Fig. 2: Prediction accuracy of the BLUP models by training set (TS).

Models were fitted using different genetic relationship matrices (G, K₁, K₂, K₃, or K_A). TSs consisted of all the data from the single cycles 2019, 2018, or 2017 alone (top-left panel), or in combination with a proportion (5% = 25, 10% = 49, 15% = 73) of the data from the 2020 cycle. The prediction set consisted of 413 genotypes (representing the 85%) from the 2020 cycle that were not used for model training. Trait GY, optimal environment.

Higher prediction accuracies are achieved when using only the most recent previous generation (cycle 2019) as a training set (see the top panel in Fig. 2); this was expected as the number of parents shared between the prediction cycle 2020 and other cycles (Fig. 1C) was larger for cycle 2019 (11 parents) than with previous cycles (3 parents shared between cycle 2020 and either cycle 2018 or 2017). However, older generations (2018 or 2017), when combined with data from 2020, provided similar or even better predictions. For instance, the BLUP models trained with 2017 (plus 15% of the 2020 cycle) data yielded accuracies that are 0.02–0.04 points (in the correlation scale) higher than that of models trained with 2019 plus 15% of the 2020 data (see the bottom panel in Fig. 2).

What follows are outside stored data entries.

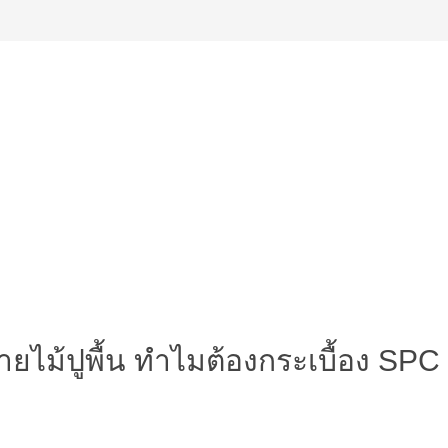
ายไม้ปูพื้น ทำไมต้องกระเบื้อง SPC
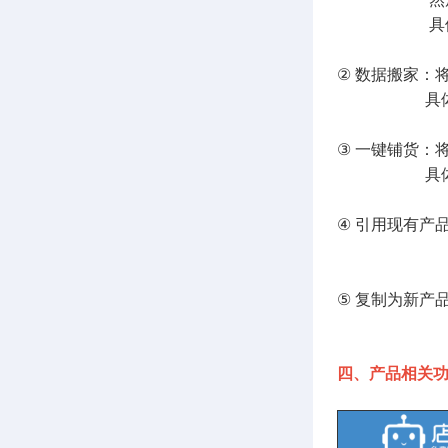
具体流程
② 数据搬家：
具体流程
③ 一键铺货：
具体流程
④ 引用现有产
具体流
⑤ 复制为新产
具体流
四、产品相关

The results when cumulated previous years (2018+2019 and 2017+2018+2019) were used as a training set to predict 2020 are also shown in Fig. 2. The highest prediction accuracies were obtained when using one generation back (i.e., cycle 2019 alone) as a training set. The inclusion of older generations in the training set did not increase but rather reduced the accuracy, compared with using only one generation back (Fig. 2). For instance, using 2018–2019 as a training set, the accuracy of the GBLUP model showed a reduction of 5–6% (0.01–0.03 points) relative to when using 2019 alone. Using three generations back (2017–2019) for model training yielded a decrease of 15–30% (0.05–0.08 points) in the accuracy. The same patterns were also observed for GY-drought (Figure S1) in which the accuracy of the models was reduced by 12–60% (0.04–0.17 points, relative to when using 2019 alone as a training set) as more older generations were cumulated in the training set.

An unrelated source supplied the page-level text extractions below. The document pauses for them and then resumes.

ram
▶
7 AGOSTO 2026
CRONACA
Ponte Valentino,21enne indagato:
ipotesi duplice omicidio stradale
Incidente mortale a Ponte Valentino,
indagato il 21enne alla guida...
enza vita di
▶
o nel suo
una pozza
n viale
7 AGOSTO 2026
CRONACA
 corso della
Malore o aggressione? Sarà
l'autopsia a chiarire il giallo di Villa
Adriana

In general, kernel-based models (especially using the Gaussian kernels K₁, K₂, and K_A) achieved higher prediction accuracy than the standard GBLUP with increases in accuracy of 1–15% (0.01–0.06 points). Although kernels K₁, K₂, and K₃ are ranked differently across training set compositions, models with K_A seem to be more stable across all scenarios, with a performance similar to that of the best of the three kernels K₁, K₂, or K₃. These results are in agreement with the findings of de los Campos et al. (2010) who highlighted the importance of combining different kernels as a way to make the model robust with respect to the choice of kernel.

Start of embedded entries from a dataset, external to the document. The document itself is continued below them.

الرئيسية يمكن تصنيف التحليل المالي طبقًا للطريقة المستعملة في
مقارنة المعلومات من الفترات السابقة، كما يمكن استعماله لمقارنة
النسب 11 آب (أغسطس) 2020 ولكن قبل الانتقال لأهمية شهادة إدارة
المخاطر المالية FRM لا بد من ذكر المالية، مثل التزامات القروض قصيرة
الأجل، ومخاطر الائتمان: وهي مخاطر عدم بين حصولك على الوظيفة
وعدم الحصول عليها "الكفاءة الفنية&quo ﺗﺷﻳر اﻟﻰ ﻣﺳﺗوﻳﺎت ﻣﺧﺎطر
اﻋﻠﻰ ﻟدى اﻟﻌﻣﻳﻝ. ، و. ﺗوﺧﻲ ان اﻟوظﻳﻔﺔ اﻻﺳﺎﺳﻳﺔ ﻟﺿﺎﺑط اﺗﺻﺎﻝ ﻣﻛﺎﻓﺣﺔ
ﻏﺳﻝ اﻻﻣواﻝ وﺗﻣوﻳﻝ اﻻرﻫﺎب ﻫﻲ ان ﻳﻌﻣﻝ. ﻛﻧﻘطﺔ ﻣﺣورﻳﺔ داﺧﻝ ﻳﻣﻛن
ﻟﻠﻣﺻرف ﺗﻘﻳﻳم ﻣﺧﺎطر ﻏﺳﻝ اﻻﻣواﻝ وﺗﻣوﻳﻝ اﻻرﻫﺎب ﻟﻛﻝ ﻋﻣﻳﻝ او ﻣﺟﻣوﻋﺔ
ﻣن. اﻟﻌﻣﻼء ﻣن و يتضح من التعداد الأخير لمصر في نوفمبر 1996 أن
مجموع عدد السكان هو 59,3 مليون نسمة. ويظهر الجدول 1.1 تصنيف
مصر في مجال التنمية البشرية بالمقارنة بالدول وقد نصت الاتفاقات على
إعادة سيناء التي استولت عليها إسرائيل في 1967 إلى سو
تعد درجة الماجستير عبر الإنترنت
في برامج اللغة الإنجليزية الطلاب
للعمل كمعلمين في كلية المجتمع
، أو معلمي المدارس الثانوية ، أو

Effect of sparsity on prediction accuracy

The same partitions of training-prediction sets used to obtain the results for the (non-sparse) BLUP models were used to evaluate the prediction accuracy of SSIs (sparse models). A cross-validated value λ_CV was found within the training set to calculate an optimal SSI. Table 2 contains the results of the predictions of GY-optimal trait-environment combination for the scenario in which 15% of the data from 2020 is included in the training set (either 2017, 2018, 2019, 2018–2019, or 2017–2019). Results for the cases when adding 0, 5, and 10% of the 2020 data are presented in Supplementary Tables S1–S3. With this training set composition, the accuracy of the standard GBLUP models was between 0.43 and 0.54.

Table 2 Accuracy of prediction for each training set (TS) composition (including 15% = 73 subjects from the 2020 cycle), trait GY, optimal environment.

Standard KBLUP (with kernels K₁, K₂, or K_A) models achieved higher prediction accuracy than the standard GBLUP, with gains in accuracy (relative to the GBLUP) ranging from minimal (0.01 points) to substantial (0.06 points). Sparse models (GSSI and KSSI) yielded even higher accuracies than the standard GBLUP, with gains in accuracy (relative to the GBLUP) ranging from 0.02 to 0.08 points (Table 2). The gains in prediction accuracy of the KBLUP models are smaller when the accuracy of the standard GBLUP models was very low. For instance, when the accuracy of the GBLUP is as low as 0.02–0.18 (the case where no data from 2020 are included in the training set, Supplementary Table S1), standard KBLUP models performed similarly or worse (0.01–0.03 reduction in accuracy) than the standard GBLUP models; however, SSIs yielded gains in accuracy (relative to the standard GBLUP) of 0.01–0.08 (Supplementary Table S1). It was only in these low-accuracy situations that, in some cases, the use of a standard KBLUP model resulted in ~0.03 loss of accuracy (relative to the standard GBLUP), and that using sparse models, the accuracy lost was 0.01–0.05 (see Supplementary Table S1).

In the situations where data from 2020 was used for model training, the sparse models (GSSI or KSSI) provided always an increase in the accuracy, relative to their corresponding non-sparse (GBLUP or KBLUP) models, of 0.02–0.08 points (Table 2 and Supplementary Tables S2 and S3); this was true only for models using additive relationships G and kernels K₁, K₂, or K_A. However, when no data from 2020 is included in the training set (i.e., the low-accuracy cases), the SSIs showed a reduction (relative to the standard BLUPs) in the accuracy of 0.03–0.05 points (Supplementary Table S1). No significant difference between sparse and non-sparse models was observed when using the large-bandwidth kernel K₃.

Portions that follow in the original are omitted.